Judicial Watch Joins with Allied Educational Foundation in Supporting Georgia’s Right to Clean Voter Rolls
Asks Circuit Court to Uphold Lower Court Ruling that Georgia’s Use of Voter Data in Procedure for Cleaning Voter Rolls Does Not Violate Law or Constitution
(Washington, DC) – Judicial Watch announced today it joined with the Allied Educational Foundation (AEF) in filing an amici curiae brief in the U.S. Court of Appeals for the Eleventh Circuit in support of Georgia’s efforts to ensure that its voter rolls are up to date. The case is on appeal from the United States District Court for the Northern District of Georgia (Common Cause, et al., v. Brian Kemp, Georgia Secretary of State (No. 1:16-cv-00452)).
In ruling against plaintiff Common Cause, the district court held that Georgia’s use of voter data to initiate the address-confirmation procedure for cleaning voter rolls does not violate the plain language and congressional intent of the National Voter Registration Act (NVRA).
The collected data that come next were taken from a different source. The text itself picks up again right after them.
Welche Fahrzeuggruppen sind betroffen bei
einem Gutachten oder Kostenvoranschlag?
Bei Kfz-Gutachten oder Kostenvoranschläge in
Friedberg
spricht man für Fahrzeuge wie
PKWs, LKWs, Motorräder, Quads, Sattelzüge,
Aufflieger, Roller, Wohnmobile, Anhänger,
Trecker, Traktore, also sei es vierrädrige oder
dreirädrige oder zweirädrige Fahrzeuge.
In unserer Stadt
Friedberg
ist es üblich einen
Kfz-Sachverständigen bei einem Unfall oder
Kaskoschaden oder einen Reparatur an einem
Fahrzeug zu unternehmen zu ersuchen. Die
Judicial Watch and AEF argue that Georgia’s voter-roll cleaning procedure does not violate the NVRA:
[Georgia’s procedure] is in perfect accord with the NVRA. Voters are not removed for failing to vote, as Appellants maintain. Rather, they are removed for failing to respond to a notice and then failing to engage in voting activity for two federal elections. Appellants’ attempt to stretch the notion of causation beyond its natural bounds to refer equally to all prior causes in a chain of causes is not warranted by logic or by the law.
In a similar voter integrity lawsuit calling into question Ohio’s law to keep its voter rolls clean and up to date (Jon Husted, Ohio Secretary of State v. Philip Randolph Institute, et al. (No. 16-980)), which currently is under review by the U.S. Supreme Court, Judicial Watch filed an amicus curiae brief defending Ohio’s right to clean voter rolls. Unlike the Georgia case, a lower court found Ohio’s law in violation of the NVRA. Judicial Watch argues in its amicus brief to the Supreme Court that in preventing Ohio from cleaning its voter rolls, the U.S. Court of Appeals for the Sixth Circuit “inverted the plain meaning” of the federal voter list integrity law. Judicial Watch contends that Ohio should be permitted to continue its process of “sending of a statutory confirmation notice to any registrant that has not had any voting-related activity for two years.”
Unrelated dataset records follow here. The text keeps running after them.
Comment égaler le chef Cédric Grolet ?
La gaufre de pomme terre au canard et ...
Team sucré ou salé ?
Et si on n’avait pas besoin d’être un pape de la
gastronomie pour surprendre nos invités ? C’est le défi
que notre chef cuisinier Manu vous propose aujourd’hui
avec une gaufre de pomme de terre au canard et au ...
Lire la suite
“The Obama Justice Department and its allies on the Left were fanatical in their efforts to undermine election integrity measures like the ones in Georgia and Ohio,” said Judicial Watch President Tom Fitton. “Dirty election rolls mean dirty elections. The Eleventh Circuit should affirm the district court’s decision allowing Georgia to continue to ensure that dead people, those who have moved to other states and other ineligible names are removed from its voter registration lists.”
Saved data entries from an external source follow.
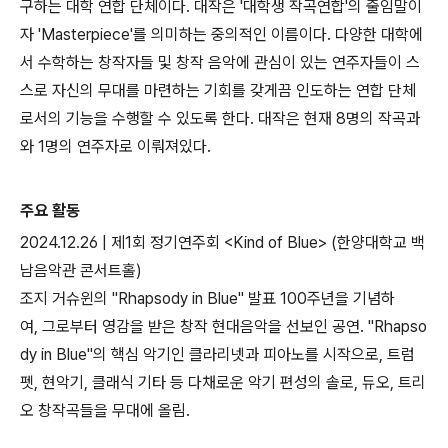
구하는 대학 연합 단체이다. 대작은 '대학생 작곡연합'의 줄임말이
자 'Masterpiece'를 의미하는 중의적인 이름이다. 다양한 대학에
서 수학하는 창작자들 및 창작 음악에 관심이 있는 연주자들이 스
스로 자신의 무대를 마련하는 기회를 갖게끔 인도하는 연합 단체
로서의 기능을 수행할 수 있도록 한다. 대작은 현재 8명의 작곡과
와 1명의 연주자로 이뤄져있다.
주요 활동
2024.12.26 | 제1회 정기연주회 <Kind of Blue> (한양대학교 백
남음악관 콘서트홀)
조지 거슈윈의 "Rhapsody in Blue" 발표 100주년을 기념하
여, 그로부터 영감을 받은 창작 현대음악을 선보인 공연. "Rhapso
dy in Blue"의 핵심 악기인 클라리넷과 피아노를 시작으로, 트럼
펫, 현악기, 클래식 기타 등 다채로운 악기 편성의 솔로, 듀오, 트리
오 창작곡들을 무대에 올림.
The Allied Educational Foundation is a charitable and educational foundation dedicated to improving the quality of life through education. In furtherance of that goal, the Foundation has engaged in a number of projects which include, but are not limited to, educational and health conferences domestically and abroad. AEF has frequently partnered with Judicial Watch to fight government and judicial corruption.